In the aftermath of the OBBB’s passage, wind and solar developers are bracing for the next milestone: guidance from the Treasury Department regarding implementation of the megalaw, which is expected mid-August and will determine eligibility for tax incentives under the reshaped IRA. In a helpful article, E&ENews outlines three big questions on industry participants’ minds: 

  • The elephant in the room is the definition of “start of construction.” If Treasury’s 2013 ruling that projects incurring 5% of project costs meet the threshold is upended, developers could have to spend much more – or potentially be unable to qualify if they can’t secure deals.

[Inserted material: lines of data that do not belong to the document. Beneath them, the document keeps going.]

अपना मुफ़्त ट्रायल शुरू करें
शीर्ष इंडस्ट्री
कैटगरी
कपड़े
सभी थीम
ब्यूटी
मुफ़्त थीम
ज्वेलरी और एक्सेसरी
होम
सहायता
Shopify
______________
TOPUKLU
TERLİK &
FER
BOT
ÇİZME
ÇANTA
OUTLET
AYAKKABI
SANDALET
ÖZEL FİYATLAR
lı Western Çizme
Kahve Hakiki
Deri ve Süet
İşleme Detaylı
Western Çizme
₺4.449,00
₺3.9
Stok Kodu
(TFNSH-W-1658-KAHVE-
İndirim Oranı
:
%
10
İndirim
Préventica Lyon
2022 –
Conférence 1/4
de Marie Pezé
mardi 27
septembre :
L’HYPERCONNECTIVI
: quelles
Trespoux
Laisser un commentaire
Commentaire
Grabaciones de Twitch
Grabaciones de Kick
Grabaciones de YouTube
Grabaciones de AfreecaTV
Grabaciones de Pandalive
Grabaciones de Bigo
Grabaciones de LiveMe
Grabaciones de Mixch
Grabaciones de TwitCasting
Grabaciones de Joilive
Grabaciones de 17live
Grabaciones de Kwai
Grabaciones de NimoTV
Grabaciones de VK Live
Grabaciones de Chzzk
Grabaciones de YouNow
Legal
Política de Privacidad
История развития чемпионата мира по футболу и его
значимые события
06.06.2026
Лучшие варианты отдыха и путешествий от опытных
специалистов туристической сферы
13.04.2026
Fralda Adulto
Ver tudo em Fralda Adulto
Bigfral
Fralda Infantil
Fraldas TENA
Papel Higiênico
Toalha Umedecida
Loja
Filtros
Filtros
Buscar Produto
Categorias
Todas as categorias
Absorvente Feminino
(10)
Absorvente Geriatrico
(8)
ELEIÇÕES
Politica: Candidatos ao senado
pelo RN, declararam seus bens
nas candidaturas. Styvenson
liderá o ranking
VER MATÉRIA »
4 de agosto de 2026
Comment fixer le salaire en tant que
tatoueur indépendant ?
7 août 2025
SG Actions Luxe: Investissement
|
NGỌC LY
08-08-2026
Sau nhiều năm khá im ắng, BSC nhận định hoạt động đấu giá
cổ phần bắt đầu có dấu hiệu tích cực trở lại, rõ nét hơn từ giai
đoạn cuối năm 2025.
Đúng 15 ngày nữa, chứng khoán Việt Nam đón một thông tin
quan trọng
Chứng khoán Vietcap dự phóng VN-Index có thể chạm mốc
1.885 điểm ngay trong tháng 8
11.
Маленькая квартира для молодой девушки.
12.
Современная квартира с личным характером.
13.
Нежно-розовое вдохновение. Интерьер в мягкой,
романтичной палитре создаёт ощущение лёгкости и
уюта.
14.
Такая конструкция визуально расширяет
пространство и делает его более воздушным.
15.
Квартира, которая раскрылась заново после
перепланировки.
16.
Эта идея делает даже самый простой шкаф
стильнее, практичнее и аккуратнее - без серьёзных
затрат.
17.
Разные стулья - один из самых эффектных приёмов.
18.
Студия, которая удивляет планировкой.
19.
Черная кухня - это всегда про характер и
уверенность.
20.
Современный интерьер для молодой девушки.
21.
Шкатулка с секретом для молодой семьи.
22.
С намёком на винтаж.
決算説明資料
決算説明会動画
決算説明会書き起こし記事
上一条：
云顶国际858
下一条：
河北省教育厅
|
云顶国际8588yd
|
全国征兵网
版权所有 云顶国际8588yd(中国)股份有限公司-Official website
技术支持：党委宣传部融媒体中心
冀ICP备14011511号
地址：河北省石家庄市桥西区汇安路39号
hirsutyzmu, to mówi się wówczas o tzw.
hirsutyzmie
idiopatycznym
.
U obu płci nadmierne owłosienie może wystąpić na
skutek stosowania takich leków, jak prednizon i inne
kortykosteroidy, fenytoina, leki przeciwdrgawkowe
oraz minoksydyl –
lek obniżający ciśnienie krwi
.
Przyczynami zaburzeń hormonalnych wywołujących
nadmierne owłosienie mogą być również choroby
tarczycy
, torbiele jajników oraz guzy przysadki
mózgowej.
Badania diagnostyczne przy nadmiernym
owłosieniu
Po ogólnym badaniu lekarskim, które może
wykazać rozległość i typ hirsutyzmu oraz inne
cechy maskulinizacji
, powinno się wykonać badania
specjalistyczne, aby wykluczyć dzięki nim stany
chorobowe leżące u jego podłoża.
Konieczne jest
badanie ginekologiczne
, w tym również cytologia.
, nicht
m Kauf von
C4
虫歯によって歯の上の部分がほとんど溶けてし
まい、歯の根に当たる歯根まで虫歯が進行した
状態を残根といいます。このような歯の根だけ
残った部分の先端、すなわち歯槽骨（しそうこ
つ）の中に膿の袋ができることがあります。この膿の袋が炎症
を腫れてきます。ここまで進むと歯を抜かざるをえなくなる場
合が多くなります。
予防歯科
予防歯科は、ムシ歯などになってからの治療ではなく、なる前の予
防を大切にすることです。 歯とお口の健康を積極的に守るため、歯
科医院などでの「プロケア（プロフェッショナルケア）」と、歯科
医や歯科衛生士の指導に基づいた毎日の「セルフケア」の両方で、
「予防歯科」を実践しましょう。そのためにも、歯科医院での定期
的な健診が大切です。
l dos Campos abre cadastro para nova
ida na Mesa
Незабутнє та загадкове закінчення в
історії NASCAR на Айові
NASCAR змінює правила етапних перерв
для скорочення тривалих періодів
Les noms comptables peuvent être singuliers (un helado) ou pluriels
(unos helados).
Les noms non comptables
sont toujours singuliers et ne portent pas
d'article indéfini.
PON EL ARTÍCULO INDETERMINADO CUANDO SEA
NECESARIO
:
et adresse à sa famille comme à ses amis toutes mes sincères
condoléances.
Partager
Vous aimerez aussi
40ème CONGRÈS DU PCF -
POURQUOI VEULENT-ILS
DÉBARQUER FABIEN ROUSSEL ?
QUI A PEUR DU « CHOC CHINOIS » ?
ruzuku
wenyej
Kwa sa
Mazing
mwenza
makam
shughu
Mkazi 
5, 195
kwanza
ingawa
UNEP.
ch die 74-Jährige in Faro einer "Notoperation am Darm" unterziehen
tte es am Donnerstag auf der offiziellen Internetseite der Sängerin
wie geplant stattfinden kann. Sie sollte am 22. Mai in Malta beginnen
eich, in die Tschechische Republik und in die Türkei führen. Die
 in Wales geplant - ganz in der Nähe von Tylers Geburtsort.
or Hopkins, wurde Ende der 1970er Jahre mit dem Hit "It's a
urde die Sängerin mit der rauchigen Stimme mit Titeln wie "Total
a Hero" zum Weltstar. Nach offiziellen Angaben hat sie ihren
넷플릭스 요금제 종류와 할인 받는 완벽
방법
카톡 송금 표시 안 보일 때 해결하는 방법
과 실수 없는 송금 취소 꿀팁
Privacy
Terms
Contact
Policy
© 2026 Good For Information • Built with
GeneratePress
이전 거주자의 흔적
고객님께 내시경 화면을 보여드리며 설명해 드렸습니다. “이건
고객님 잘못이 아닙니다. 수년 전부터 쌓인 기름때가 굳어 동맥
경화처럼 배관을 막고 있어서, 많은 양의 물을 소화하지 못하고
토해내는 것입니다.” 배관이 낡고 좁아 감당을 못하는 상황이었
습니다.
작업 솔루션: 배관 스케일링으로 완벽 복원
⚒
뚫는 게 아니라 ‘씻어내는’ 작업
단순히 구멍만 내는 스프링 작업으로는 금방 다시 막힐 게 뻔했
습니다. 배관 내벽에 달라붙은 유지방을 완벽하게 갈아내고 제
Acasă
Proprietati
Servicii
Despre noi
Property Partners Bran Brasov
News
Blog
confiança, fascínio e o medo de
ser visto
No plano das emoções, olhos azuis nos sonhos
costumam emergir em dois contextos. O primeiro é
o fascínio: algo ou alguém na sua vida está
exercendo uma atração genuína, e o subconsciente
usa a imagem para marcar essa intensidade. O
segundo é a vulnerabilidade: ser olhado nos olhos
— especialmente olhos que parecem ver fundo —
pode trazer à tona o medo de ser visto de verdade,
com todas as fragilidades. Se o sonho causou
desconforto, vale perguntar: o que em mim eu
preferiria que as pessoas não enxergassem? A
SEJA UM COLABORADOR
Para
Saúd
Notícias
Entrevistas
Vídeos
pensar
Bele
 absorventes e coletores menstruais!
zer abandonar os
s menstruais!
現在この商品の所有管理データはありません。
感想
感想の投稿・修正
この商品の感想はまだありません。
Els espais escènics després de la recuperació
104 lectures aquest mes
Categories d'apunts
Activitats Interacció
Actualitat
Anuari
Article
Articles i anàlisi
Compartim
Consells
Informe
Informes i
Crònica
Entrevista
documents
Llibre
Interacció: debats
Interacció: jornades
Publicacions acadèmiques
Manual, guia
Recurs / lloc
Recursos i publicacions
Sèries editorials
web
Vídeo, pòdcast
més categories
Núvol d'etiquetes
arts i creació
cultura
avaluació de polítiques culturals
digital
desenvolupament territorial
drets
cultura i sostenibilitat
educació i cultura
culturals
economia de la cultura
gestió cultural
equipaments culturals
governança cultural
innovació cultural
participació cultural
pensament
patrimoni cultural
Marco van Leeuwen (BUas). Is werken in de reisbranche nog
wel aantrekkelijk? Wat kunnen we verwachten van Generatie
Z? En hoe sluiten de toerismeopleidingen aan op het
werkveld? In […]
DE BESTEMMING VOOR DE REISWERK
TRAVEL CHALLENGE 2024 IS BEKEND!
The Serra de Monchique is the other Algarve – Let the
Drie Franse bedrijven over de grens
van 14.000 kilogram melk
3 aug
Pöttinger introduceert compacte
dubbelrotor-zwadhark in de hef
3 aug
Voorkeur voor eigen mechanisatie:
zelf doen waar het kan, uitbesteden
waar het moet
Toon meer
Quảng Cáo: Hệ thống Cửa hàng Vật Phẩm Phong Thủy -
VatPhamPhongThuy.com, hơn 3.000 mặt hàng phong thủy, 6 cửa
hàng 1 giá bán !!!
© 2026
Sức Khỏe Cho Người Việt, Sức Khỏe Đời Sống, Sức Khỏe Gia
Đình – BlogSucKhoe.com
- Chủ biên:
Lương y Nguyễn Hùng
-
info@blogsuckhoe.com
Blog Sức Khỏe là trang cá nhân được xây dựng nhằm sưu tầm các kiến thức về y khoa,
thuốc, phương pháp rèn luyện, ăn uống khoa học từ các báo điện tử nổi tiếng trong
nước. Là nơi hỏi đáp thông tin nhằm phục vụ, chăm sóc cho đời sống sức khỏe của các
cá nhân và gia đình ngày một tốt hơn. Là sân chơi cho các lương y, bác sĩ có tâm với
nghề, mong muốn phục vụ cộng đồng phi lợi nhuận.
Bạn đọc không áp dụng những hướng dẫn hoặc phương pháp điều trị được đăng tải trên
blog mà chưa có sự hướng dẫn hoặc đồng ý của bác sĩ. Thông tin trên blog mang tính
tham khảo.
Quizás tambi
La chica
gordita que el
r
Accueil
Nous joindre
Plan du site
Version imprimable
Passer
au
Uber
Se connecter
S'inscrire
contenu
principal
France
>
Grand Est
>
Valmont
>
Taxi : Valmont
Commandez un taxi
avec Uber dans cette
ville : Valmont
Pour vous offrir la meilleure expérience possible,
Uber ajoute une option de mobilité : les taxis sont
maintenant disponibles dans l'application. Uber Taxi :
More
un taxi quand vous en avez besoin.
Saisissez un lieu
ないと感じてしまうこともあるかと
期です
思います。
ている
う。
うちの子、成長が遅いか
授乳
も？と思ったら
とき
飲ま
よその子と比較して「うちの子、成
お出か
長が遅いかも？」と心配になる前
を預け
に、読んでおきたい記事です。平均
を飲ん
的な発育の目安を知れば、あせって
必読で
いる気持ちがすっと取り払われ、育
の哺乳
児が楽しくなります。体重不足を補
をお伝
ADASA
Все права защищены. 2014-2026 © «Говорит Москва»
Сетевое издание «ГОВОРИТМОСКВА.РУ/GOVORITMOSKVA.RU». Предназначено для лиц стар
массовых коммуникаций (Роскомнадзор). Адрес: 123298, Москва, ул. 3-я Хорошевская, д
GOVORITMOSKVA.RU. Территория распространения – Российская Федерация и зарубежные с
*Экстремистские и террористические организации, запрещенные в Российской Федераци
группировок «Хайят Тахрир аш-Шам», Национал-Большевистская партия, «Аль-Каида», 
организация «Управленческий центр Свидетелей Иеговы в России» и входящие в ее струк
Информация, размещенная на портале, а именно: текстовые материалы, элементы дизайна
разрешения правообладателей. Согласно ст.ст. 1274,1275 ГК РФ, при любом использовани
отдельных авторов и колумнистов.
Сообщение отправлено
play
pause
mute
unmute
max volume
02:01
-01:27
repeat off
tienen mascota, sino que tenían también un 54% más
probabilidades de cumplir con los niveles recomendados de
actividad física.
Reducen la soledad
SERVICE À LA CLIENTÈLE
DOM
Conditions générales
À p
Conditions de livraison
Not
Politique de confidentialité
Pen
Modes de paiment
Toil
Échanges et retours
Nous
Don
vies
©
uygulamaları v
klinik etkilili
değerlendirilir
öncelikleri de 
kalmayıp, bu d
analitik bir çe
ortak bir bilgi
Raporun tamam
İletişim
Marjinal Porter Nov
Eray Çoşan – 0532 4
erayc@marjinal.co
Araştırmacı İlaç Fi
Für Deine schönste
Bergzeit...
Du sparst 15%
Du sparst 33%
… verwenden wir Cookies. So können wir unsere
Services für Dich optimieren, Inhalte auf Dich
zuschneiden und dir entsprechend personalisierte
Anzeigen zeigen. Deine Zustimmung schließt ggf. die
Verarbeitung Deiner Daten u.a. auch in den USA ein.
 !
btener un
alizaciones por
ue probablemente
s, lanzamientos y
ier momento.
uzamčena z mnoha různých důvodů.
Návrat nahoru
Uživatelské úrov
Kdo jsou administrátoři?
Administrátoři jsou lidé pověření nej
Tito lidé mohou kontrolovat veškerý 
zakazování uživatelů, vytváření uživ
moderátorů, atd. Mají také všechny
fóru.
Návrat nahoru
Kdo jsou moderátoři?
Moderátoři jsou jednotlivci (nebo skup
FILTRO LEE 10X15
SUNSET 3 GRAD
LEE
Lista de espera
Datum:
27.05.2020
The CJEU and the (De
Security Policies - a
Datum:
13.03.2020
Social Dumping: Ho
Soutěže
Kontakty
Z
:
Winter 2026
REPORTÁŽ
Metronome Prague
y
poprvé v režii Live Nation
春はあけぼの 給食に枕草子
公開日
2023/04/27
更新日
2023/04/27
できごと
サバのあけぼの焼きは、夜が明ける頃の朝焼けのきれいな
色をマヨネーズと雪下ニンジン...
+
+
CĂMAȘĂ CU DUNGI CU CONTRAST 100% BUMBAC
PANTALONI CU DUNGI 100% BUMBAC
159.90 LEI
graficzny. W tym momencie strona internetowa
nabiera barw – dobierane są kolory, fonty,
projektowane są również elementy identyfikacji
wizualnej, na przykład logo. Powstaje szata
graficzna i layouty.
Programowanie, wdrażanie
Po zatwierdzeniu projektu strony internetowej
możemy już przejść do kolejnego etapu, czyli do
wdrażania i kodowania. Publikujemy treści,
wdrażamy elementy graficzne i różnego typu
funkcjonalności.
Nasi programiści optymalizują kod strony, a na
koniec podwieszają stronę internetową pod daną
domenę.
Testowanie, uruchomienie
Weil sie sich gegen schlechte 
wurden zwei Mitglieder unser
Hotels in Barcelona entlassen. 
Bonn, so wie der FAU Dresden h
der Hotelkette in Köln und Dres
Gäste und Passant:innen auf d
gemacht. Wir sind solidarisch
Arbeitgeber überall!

A range of other barriers could be introduced; any that pertain to construction and deployment are expected to hit wind harder than solar, since wind projects have longer timelines.

  • Foreign entity of concern (FEOC) rules are another “wild card.” It’s anticipated that compliance will require setting up systems to track and trace the provenance of equipment and materials, but this will take time and money, and some projects might still “fail the tests.” Solar projects are expected to be affected more than wind, and BloombergNEF says the best bet is to break ground this year if possible to avoid FEOC obstacles. 

  • E&E concludes with an overview of current industry forecasts, which range from bleak to not-so-bad. Noting that projects already under construction are unaffected and “the AI boom is expected to keep demand robust for wind and solar over the long term,” a BloombergNEF analyst says “It’s definitely not the death of the industry.”

⚡️ The Takeaway


Projecting serenity. In Q2 earnings calls held this Wednesday, some clean energy CEOs expressed confidence in their ability to “advance projects already in development despite political headwinds in Washington.” Zen-master-in-Chief was NextEra’s John Ketchum, who “projected serenity,” reassuring call participants that the company would be able to cover “our development expectations through 2029,” while noting that smaller companies might not fare as well…a situation that “creates bigger opportunities for us.” Analysts on the call were skeptical the company can avoid taking a tax-credit hit, and in any case, industry leaders need to move fast to respond to the IRA rollback, says one observer.






Sponge Bob Carbon Rock


If you – or perhaps your kids – are of a certain age, you’re likely familiar with Fraggle Rock, the popular television series. But how about spongy rock?


It turns out that porous sandstone – sometimes colloquially referred to as “spongy rock” – is a great place to store carbon dioxide. Located in Øygarden, a municipality on Norway’s coast (near Bergen), the Northern Lights CO2 transport and storage facility sits about a mile and a half above just such a rock formation. 


Backed by Equinor, Shell, and TotalEnergies, as well as the Norwegian government, the project is designed to receive deliveries of liquified carbon dioxide, which might be captured from industrial smokestacks, and then inject it into sandstone that sits 1.6 miles beneath the seabed.







This summer saw “the world’s first carbon shipment” arrive at Northern Lights. While it was small – just 7,500 metric tons of liquified CO2 – the project’s sponsors say the plant will be able to sequester 5 million metric tons of CO2 annually.


As the New York Times notes, carbon capture has supporters as well as detractors, the latter of which see it as a loophole that allows polluters to continue polluting. But, for “hard-to-clean-up industries such as cement, steel and chemicals,” it offers a “promising way to cut emissions.” 


Additional carbon shipments to Northern Lights are planned. For now, the efforts are experimental and subsidized to offset the high costs of carbon capture. And just how “captured” the carbon remains is, ahem, an open question. But as the saying goes, if you don’t try, you’ll never know.




Thanks for diving into the Developer Dispatch with us.